# Extracted records
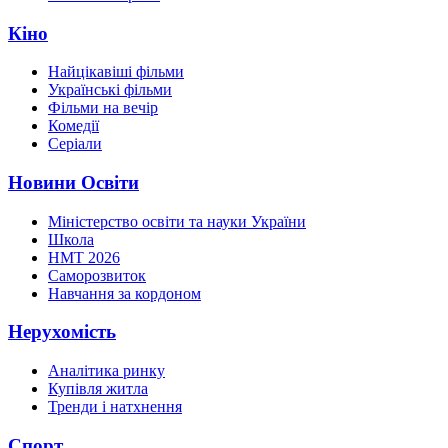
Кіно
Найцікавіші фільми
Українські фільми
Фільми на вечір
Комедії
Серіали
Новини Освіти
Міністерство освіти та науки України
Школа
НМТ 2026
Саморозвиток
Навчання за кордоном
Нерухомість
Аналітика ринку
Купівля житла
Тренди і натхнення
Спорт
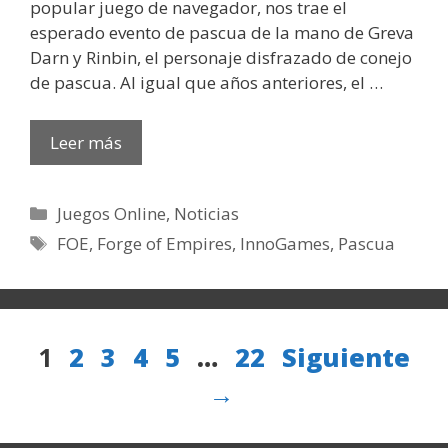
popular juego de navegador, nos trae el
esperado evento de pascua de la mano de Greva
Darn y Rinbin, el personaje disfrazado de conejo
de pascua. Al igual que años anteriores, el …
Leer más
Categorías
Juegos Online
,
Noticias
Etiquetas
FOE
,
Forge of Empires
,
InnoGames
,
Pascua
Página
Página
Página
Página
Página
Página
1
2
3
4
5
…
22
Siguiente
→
==
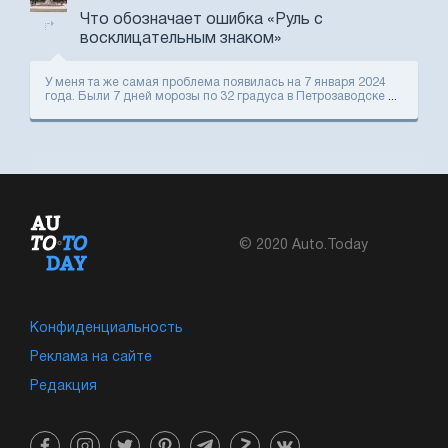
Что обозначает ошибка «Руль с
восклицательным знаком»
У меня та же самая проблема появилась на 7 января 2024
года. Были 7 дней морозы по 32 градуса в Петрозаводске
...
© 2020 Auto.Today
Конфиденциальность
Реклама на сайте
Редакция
==
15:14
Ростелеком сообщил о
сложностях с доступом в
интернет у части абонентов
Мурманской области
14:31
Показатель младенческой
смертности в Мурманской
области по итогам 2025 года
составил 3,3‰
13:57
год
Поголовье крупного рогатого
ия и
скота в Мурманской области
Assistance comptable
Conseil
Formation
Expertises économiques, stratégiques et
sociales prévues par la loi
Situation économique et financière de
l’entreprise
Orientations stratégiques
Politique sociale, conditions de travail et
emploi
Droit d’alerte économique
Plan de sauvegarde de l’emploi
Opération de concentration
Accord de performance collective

# Problem statement
Within the entries above, some lines may contain "stratégiques". Report how many, and nothing else.

# Your solution
2